MIT Team’s Cough Detector Identifies 97% of COVID-19 Cases Even in Asymptomatic People

Part of the challenge in controlling the coronavirus pandemic is in identifying and isolating infected people quickly – not particularly easy when COVID-19 symptoms aren’t always noticeable, especially early on. Now scientists have developed a new artificial intelligence model that can detect the virus from a simple forced cough.

 

Evidence shows that the AI can spot differences in coughing that can’t be heard with the human ear, and if the detection system can be incorporated into a device like a smartphone, the research team thinks it could become a useful early screening tool.

The work builds on research that was already happening into Alzheimer’s detection through coughing and talking. Once the pandemic started to spread, the team turned its attention to COVID-19 instead, tapping into what had already been learned about how disease can cause very small changes to speech and the other noises we make.

“The sounds of talking and coughing are both influenced by the vocal cords and surrounding organs,” says research scientist Brian Subirana, from the Massachusetts Institute of Technology (MIT).

“This means that when you talk, part of your talking is like coughing, and vice versa.”

“It also means that things we easily derive from fluent speech, AI can pick up simply from coughs, including things like the person’s gender, mother tongue, or even emotional state. There’s in fact sentiment embedded in how you cough.”

 

The Alzheimer’s research repurposed for COVID-19 involved a neural network known as ResNet50. It was trained on a thousand hours of human speech, then on a dataset of words spoken in different emotional states, and then on a database of coughs to spot changes in lung and respiratory performance.

When the three models were combined, a layer of noise was used to filter out stronger coughs from weaker ones. Across around 2,500 captured cough recordings of people confirmed to have COVID-19, the AI correctly identified 97.1 percent of them – and 100 percent of the asymptomatic cases.

That’s an impressive result, but there’s more work to do yet. The researchers emphasise that its main value lies in spotting the difference between healthy coughs and unhealthy coughs in asymptomatic people – not in actually diagnosing COVID-19, which a proper test would be required for. In other words, it’s an early warning system.

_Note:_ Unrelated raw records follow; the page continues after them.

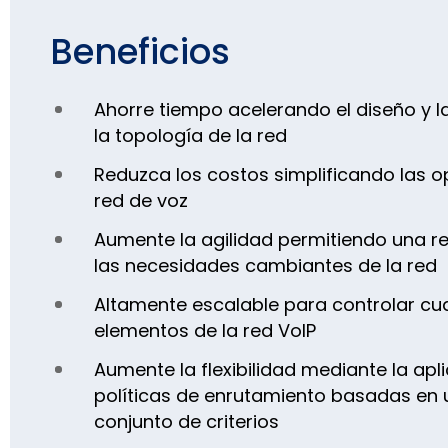
Beneficios
Ahorre tiempo acelerando el diseño y l
la topología de la red
Reduzca los costos simplificando las o
red de voz
Aumente la agilidad permitiendo una r
las necesidades cambiantes de la red
Altamente escalable para controlar cu
elementos de la red VoIP
Aumente la flexibilidad mediante la apl
políticas de enrutamiento basadas en 
conjunto de criterios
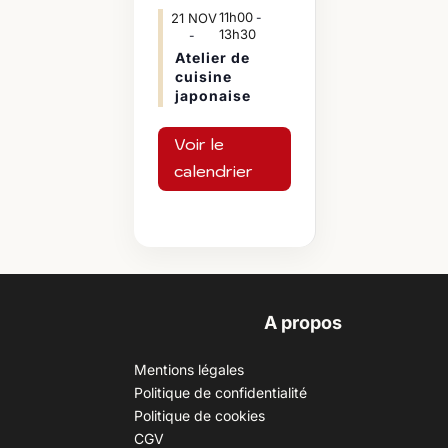
11h00
21
NOV
-
13h30
Atelier de
cuisine
japonaise
Voir le
calendrier
A propos
Mentions légales
Politique de confidentialité
Politique de cookies
CGV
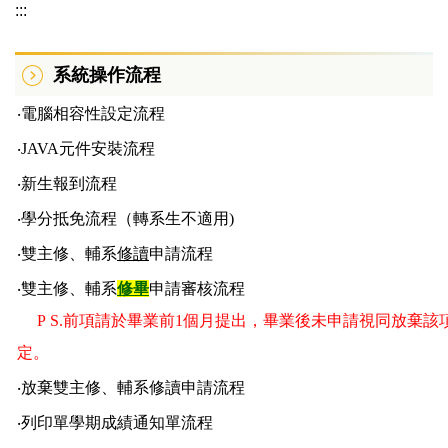
:::
系統操作流程
‧電腦相容性設定流程
‧JAVA元件安裝流程
‧新生報到流程
‧學分抵免流程（
轉系生不適用)
‧雙主修、輔系
修讀
申請流程
‧雙主修、輔系
修畢
申請審核流程
P
S.前項請於畢業前1個月提出，畢業後未申請視同放棄該
定。
‧
放棄雙主修、輔系修讀申請流程
‧列印單學期成績通知單流程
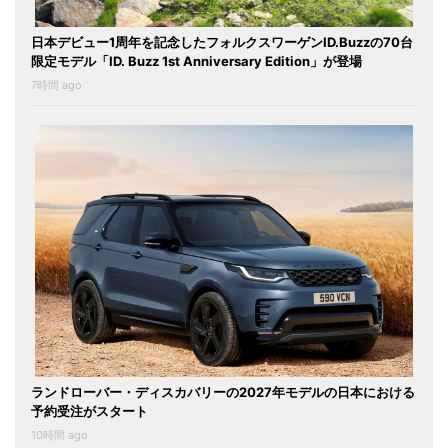
日本デビュー1周年を記念したフォルクスワーゲンID.Buzzの70台
限定モデル「ID. Buzz 1st Anniversary Edition」が登場
7時間 ago
ランドローバー・ディスカバリーの2027年モデルの日本における
予約受注がスタート
10時間 ago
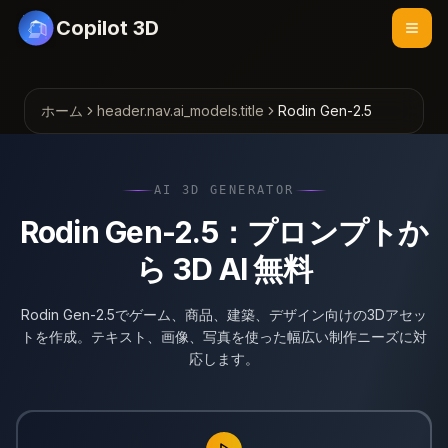
Copilot 3D
ホーム
header.nav.ai_models.title
Rodin Gen-2.5
AI 3D GENERATOR
Rodin Gen-2.5：プロンプトか
ら 3D AI 無料
Rodin Gen-2.5でゲーム、商品、建築、デザイン向けの3Dアセッ
トを作成。テキスト、画像、写真を使った幅広い制作ニーズに対
応します。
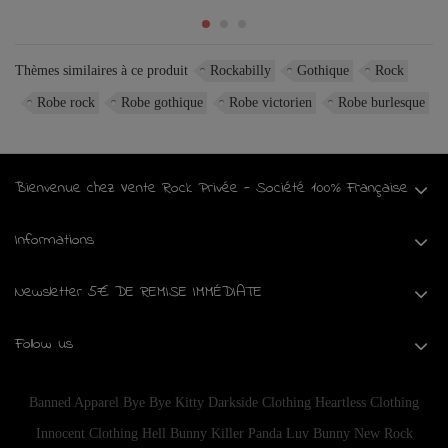
Thèmes similaires à ce produit
Rockabilly
Gothique
Rock
Robe rock
Robe gothique
Robe victorien
Robe burlesque
Bienvenue chez Vente Rock Privée - Société 100% Française
Informations
Newsletter 5€ DE REMISE IMMÉDIATE
Follow us
Banned Apparel
Bye Bye Kitty
Darkside Clothing
Heartless Clothing
Innocent Clothing
Hell Bunny
Killer Panda
Luv Bunny
New Rock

“The effective implementation of this group diagnostic tool could diminish the spread of the pandemic if everyone uses it before going to a classroom, a factory, or a restaurant,” says Subirana.

The fact that the test is non-invasive, virtually free to run and speedy to apply adds to its potential usefulness – while it’s not designed to diagnose people with COVID-19 who are already showing symptoms, it could tell you if you should isolate and get a proper test when no major signs of the virus are showing.

The researchers now want to test the engine on a more diverse set of data, and see if there are other factors involved in reaching such an impressively high detection rate. If it does make it to the phone app stage, there are obviously going to be privacy implications too, as few of us will want our devices constantly listening out for signs of ill health.

Once we start to put the coronavirus pandemic behind us, the new research could help feed back into the study of coughs and Alzheimer’s detection. The data show that the neural networks only required slight tweaking in order to be adapted to each condition.

“Our research uncovers a striking similarity between Alzheimer’s and COVID discrimination,” write the researchers in their published paper.

“The exact same biomarkers can be used as a discrimination tool for both, suggesting that perhaps, in addition to temperature, pressure or pulse, there are some higher-level biomarkers that can sufficiently diagnose conditions across specialties once thought mostly disconnected.”

The research has been published in the IEEE Open Journal of Engineering in Medicine and Biology.